Charley Hull opened fast at the U.S. Women's Open at Riviera Country Club, then slipped back a little as her first round wore on. For one round, the golfer who has drawn nearly as much attention for cigarettes as for shotmaking was back in the spotlight for her score and for what she was, or was not, doing between shots.
That is why Hull was being searched so closely on Thursday. She went viral for smoking cigarettes at the 2024 U.S. Open, and in 2025 she took a bet that she would never smoke again. As pressure mounted at Riviera, readers were watching to see whether she had stayed true to that promise, or whether the familiar sight had returned with her to a major championship stage.

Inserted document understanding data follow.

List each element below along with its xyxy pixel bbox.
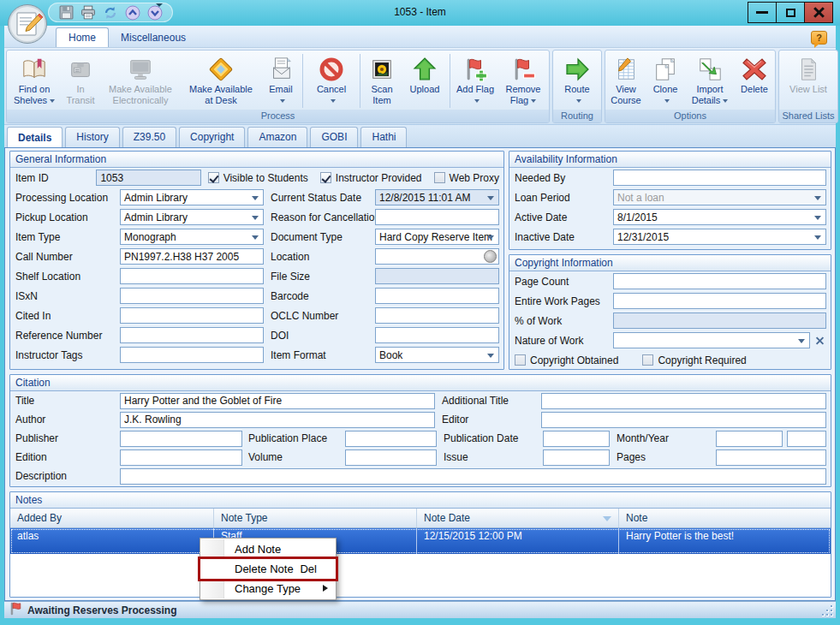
maximize-button[interactable] [776,2,805,23]
find-on-shelves-button[interactable]: Find on Shelves [8,52,61,110]
editor-input[interactable] [541,412,826,428]
email-button[interactable]: Email [261,52,301,110]
clear-icon[interactable] [814,335,826,347]
pages-input[interactable] [716,449,826,466]
tab-z3950[interactable]: Z39.50 [122,127,176,147]
delete-button[interactable]: Delete [735,52,774,110]
make-available-electronically-button: Make Available Electronically [100,52,181,110]
tab-amazon[interactable]: Amazon [247,127,307,147]
help-icon[interactable]: ? [811,31,827,45]
dropdown-arrow-icon [50,99,55,103]
minimize-button[interactable] [748,2,777,23]
shelf-location-input[interactable] [120,268,264,284]
route-button[interactable]: Route [554,52,600,110]
month-input[interactable] [716,431,783,447]
tab-details[interactable]: Details [7,127,63,148]
scan-item-button[interactable]: Scan Item [362,52,402,110]
item-format-combo[interactable]: Book [375,347,499,363]
page-count-input[interactable] [613,273,826,289]
field-label: Publisher [15,432,120,444]
tab-copyright[interactable]: Copyright [179,127,245,147]
publisher-input[interactable] [120,431,242,447]
dropdown-arrow-icon [280,99,285,103]
barcode-input[interactable] [375,288,499,304]
status-text: Awaiting Reserves Processing [27,604,177,616]
menu-item-add-note[interactable]: Add Note [200,539,336,559]
publication-date-input[interactable] [543,431,610,447]
isxn-input[interactable] [120,288,264,304]
diamond-icon [207,55,235,84]
menu-item-delete-note[interactable]: Delete NoteDel [200,559,336,579]
view-course-button[interactable]: View Course [606,52,646,110]
chevron-down-icon [814,196,821,200]
column-header-note-date[interactable]: Note Date [417,509,619,527]
globe-icon[interactable] [484,250,497,263]
visible-to-students-checkbox[interactable]: Visible to Students [208,172,308,184]
column-header-note[interactable]: Note [619,509,831,527]
menu-item-change-type[interactable]: Change Type [200,579,336,598]
close-button[interactable] [804,2,833,23]
clone-button[interactable]: Clone [646,52,685,110]
additional-title-input[interactable] [541,393,826,409]
cited-in-input[interactable] [120,307,264,324]
maximize-icon [786,9,795,17]
reference-number-input[interactable] [120,327,264,343]
field-label: Editor [442,414,541,426]
notes-grid: Added By Note Type Note Date Note atlas … [10,509,831,597]
volume-input[interactable] [345,449,437,466]
web-proxy-checkbox[interactable]: Web Proxy [434,172,499,184]
needed-by-input[interactable] [613,170,826,186]
make-available-at-desk-button[interactable]: Make Available at Desk [181,52,261,110]
app-icon[interactable] [7,3,49,45]
field-label: Location [271,251,375,263]
nature-of-work-combo[interactable] [613,332,810,348]
description-input[interactable] [120,468,826,485]
processing-location-combo[interactable]: Admin Library [120,189,264,205]
location-input[interactable] [375,248,499,265]
add-flag-button[interactable]: Add Flag [452,52,498,110]
instructor-tags-input[interactable] [120,347,264,363]
field-label: Entire Work Pages [515,295,613,307]
field-label: Call Number [15,251,120,263]
group-label-routing: Routing [553,110,601,122]
reason-for-cancellation-input[interactable] [375,209,499,225]
item-type-combo[interactable]: Monograph [120,229,264,245]
import-details-button[interactable]: Import Details [685,52,735,110]
call-number-input[interactable]: PN1997.2.H38 H37 2005 [120,248,264,265]
route-arrow-icon [563,55,591,84]
active-date-combo[interactable]: 8/1/2015 [613,209,826,225]
column-header-note-type[interactable]: Note Type [214,509,417,527]
current-status-date-combo[interactable]: 12/8/2015 11:01 AM [375,189,499,205]
copyright-required-checkbox[interactable]: Copyright Required [642,354,746,366]
instructor-provided-checkbox[interactable]: Instructor Provided [320,172,422,184]
doi-input[interactable] [375,327,499,343]
tab-gobi[interactable]: GOBI [310,127,358,147]
note-row-selected[interactable]: atlas Staff 12/15/2015 12:00 PM Harry Po… [10,528,831,554]
author-input[interactable]: J.K. Rowling [120,412,435,428]
cell-note-date: 12/15/2015 12:00 PM [417,528,619,554]
chevron-down-icon [798,339,805,343]
tab-hathi[interactable]: Hathi [360,127,407,147]
copyright-obtained-checkbox[interactable]: Copyright Obtained [515,354,618,366]
year-input[interactable] [787,431,826,447]
document-tabstrip: Details History Z39.50 Copyright Amazon … [4,125,836,147]
dropdown-arrow-icon [723,99,728,103]
ribbon-tab-home[interactable]: Home [56,27,109,47]
inactive-date-combo[interactable]: 12/31/2015 [613,229,826,245]
issue-input[interactable] [543,449,610,466]
pickup-location-combo[interactable]: Admin Library [120,209,264,225]
document-type-combo[interactable]: Hard Copy Reserve Item [375,229,499,245]
ribbon-tab-miscellaneous[interactable]: Miscellaneous [109,28,198,47]
tab-history[interactable]: History [65,127,119,147]
publication-place-input[interactable] [345,431,437,447]
column-header-added-by[interactable]: Added By [10,509,214,527]
remove-flag-button[interactable]: Remove Flag [498,52,548,110]
edition-input[interactable] [120,449,242,466]
oclc-number-input[interactable] [375,307,499,324]
cancel-button[interactable]: Cancel [305,52,358,110]
upload-button[interactable]: Upload [402,52,448,110]
ribbon-group-process: Find on Shelves In Transit Make Availabl… [6,50,550,123]
resize-grip[interactable] [822,605,833,616]
entire-work-pages-input[interactable] [613,293,826,309]
title-input[interactable]: Harry Potter and the Goblet of Fire [120,393,435,409]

On the course, the first signs were encouraging. Hull got off to a fast start at Riviera before fading back a bit during the round, leaving the impression of a player who had grabbed the early momentum and then given some of it away. That made the round more than just another scorecard; it became another checkpoint in the story around her, because the attention on Hull was never only about the golf.
The friction came from the fact that the conversation around her has been driven by a prior viral moment. The 2024 image of Hull smoking cigs at the U.S. Open made her a recurring topic any time she appeared in a big event, and the 2025 bet sharpened the curiosity. By one round at Riviera, there was no evidence that she had broken her promise to stay away from Marlboro Lights, even as the crowd seemed ready to notice if she had.
For now, the round leaves Hull in the same place she has occupied since that viral U.S. Open moment: watched closely, talked about loudly, and judged on both her game and her habits. What comes next is whether she can turn the fast start into a full round, and whether the cigarette question finally fades behind the golf.